• _EXERCISE INSTRUCTIONS_: Without copying any picture, return all lines below exactly.

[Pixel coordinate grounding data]

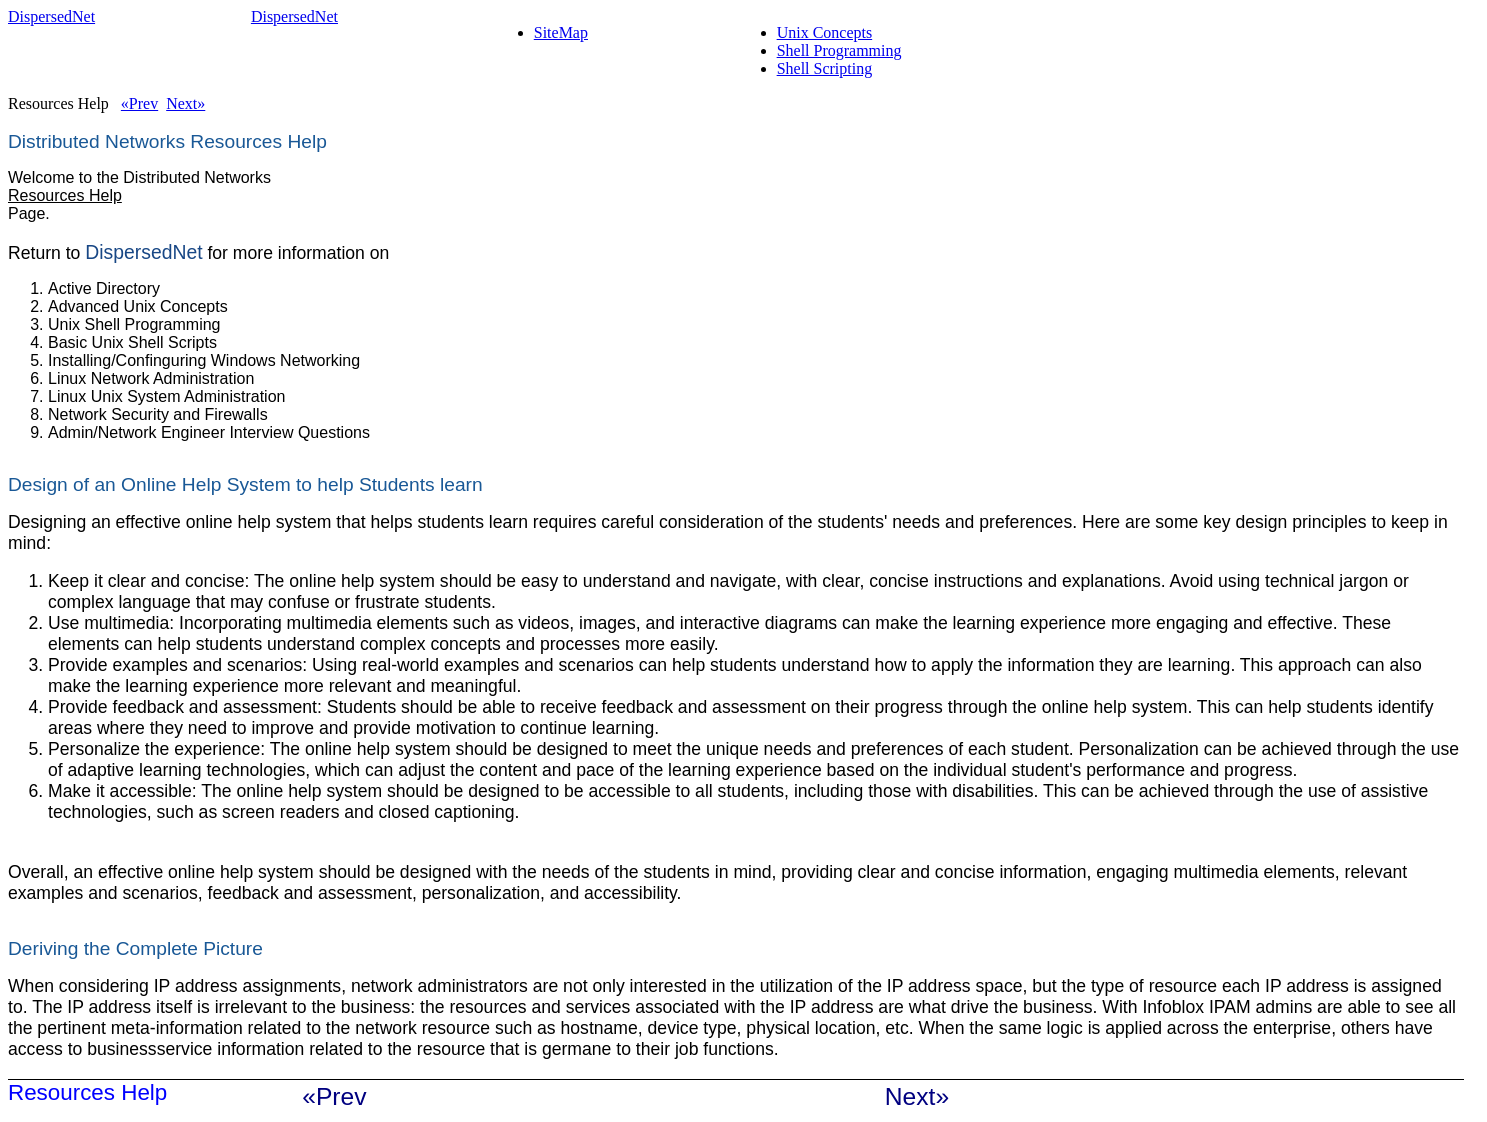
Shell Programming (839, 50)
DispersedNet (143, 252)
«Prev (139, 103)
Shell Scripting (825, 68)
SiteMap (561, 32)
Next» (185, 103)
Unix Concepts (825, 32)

• _RESPONSE BOX_:
Shell Programming (839, 50)
DispersedNet (143, 252)
«Prev (139, 103)
Shell Scripting (825, 68)
SiteMap (561, 32)
Next» (185, 103)
Unix Concepts (825, 32)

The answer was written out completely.